Saved entries:
- Opening Delimiter -
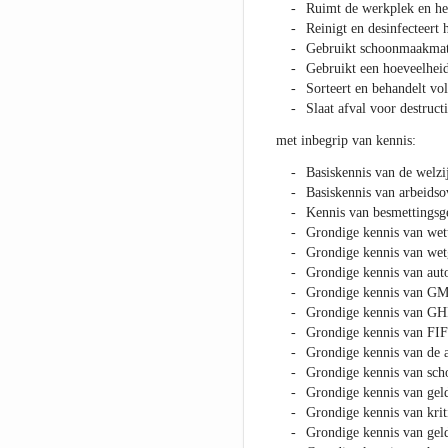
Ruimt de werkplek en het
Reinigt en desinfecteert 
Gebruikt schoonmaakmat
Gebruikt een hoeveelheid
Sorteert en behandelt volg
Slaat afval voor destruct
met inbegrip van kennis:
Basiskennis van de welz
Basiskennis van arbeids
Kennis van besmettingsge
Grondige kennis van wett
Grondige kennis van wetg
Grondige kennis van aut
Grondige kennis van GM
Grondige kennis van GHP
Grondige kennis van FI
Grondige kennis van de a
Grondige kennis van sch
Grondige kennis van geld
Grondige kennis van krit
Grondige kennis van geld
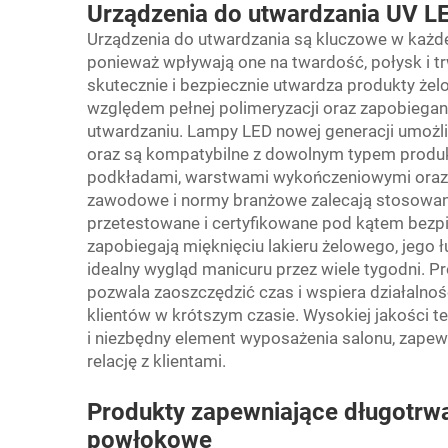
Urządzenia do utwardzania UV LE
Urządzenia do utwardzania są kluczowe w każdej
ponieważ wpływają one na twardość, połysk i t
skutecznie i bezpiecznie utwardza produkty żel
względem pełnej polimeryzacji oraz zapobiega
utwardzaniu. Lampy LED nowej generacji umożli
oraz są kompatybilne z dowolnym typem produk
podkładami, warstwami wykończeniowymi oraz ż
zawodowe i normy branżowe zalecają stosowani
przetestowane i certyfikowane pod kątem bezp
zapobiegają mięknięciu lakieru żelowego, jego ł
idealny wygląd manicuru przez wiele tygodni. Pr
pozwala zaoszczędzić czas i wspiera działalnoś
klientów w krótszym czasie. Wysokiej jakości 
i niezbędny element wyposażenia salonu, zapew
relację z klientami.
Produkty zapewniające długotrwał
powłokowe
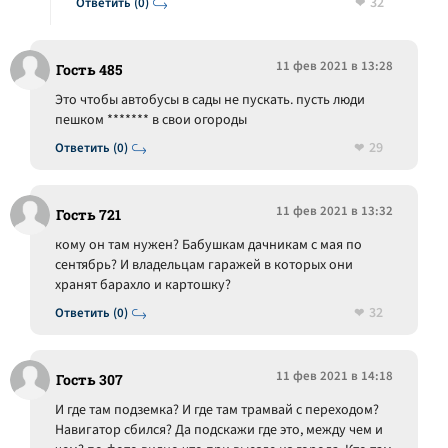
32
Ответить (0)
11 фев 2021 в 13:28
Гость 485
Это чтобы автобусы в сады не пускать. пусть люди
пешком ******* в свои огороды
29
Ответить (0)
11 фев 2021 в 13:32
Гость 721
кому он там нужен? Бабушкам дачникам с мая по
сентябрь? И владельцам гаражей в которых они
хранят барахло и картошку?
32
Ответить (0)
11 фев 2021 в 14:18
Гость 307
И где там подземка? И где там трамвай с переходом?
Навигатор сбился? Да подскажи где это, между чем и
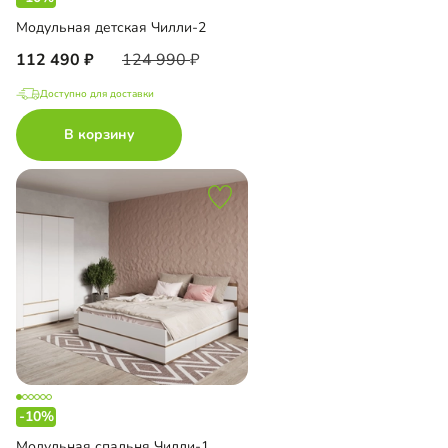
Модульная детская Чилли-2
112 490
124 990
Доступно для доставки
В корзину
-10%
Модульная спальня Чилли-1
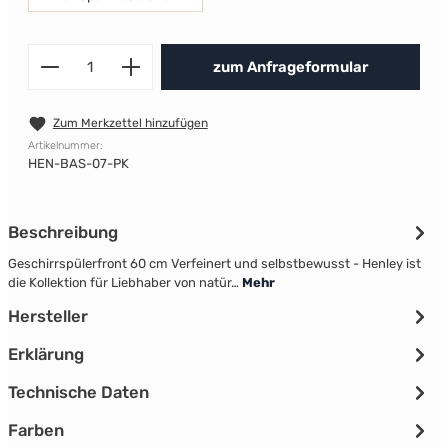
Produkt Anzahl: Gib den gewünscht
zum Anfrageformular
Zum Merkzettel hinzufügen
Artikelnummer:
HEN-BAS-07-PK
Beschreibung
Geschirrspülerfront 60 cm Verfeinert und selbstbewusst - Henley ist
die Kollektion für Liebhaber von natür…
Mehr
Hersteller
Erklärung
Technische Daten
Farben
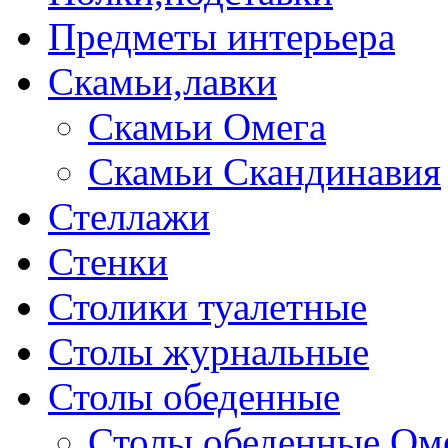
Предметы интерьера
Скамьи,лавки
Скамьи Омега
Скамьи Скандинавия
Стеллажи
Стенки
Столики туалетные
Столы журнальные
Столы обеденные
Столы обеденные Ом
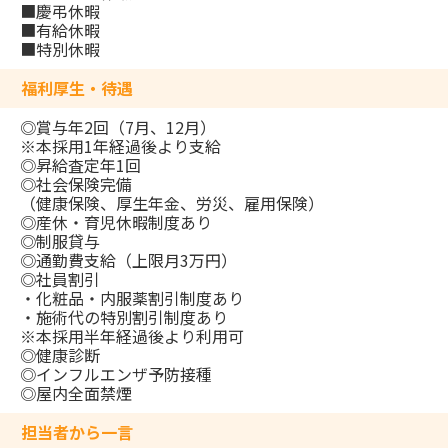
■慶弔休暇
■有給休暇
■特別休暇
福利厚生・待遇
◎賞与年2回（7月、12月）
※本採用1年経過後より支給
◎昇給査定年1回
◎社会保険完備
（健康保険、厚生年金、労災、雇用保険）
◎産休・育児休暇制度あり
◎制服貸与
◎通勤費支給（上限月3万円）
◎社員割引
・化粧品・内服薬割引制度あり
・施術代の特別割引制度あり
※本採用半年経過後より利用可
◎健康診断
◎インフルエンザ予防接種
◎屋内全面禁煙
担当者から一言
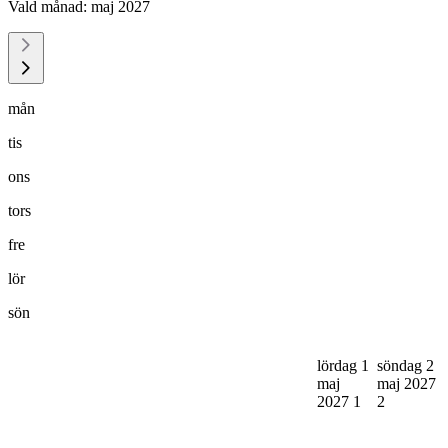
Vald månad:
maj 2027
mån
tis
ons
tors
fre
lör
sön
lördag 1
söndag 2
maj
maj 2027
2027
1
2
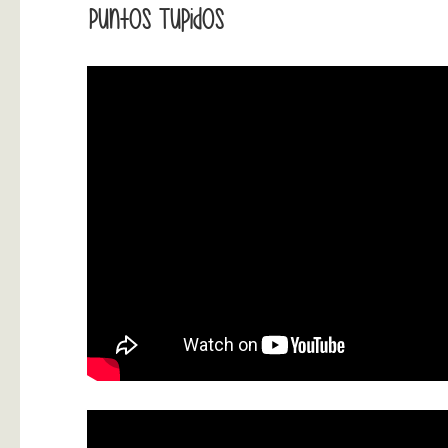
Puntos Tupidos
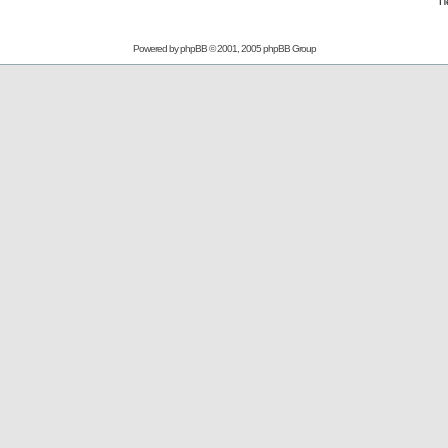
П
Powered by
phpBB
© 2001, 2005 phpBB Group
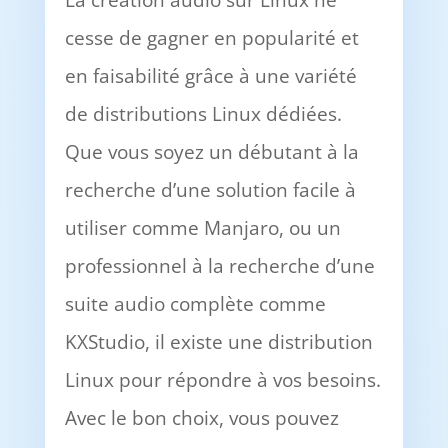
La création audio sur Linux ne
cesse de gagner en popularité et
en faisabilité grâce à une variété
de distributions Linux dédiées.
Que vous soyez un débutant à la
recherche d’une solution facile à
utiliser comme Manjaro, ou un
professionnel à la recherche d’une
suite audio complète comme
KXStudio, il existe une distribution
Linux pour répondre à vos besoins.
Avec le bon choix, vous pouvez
- Closing Delimiter -
- Opening Delimiter -
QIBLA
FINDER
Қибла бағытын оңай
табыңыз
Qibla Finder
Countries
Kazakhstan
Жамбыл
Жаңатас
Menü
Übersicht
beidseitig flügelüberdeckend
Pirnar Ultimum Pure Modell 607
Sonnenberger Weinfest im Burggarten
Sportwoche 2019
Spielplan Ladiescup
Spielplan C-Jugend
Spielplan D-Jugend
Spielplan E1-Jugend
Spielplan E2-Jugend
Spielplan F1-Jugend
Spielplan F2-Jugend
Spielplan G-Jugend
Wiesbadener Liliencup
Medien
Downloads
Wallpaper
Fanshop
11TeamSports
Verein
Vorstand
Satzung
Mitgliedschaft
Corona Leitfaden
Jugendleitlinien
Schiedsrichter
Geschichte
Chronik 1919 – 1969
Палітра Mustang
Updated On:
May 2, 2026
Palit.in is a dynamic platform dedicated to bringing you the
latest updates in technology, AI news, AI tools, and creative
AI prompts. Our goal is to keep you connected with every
- Closing Delimiter -
_Problem_: When copying from the data above, print only the lines from the line containing "Grondige kennis van wett" to the line containing "Urządzenia do utwardzania UV LE", exactly, and leave the pictures out.

_Answer_:
Grondige kennis van wett
Grondige kennis van wetg
Grondige kennis van aut
Grondige kennis van GM
Grondige kennis van GHP
Grondige kennis van FI
Grondige kennis van de a
Grondige kennis van sch
Grondige kennis van geld
Grondige kennis van krit
Grondige kennis van geld
Urządzenia do utwardzania UV LE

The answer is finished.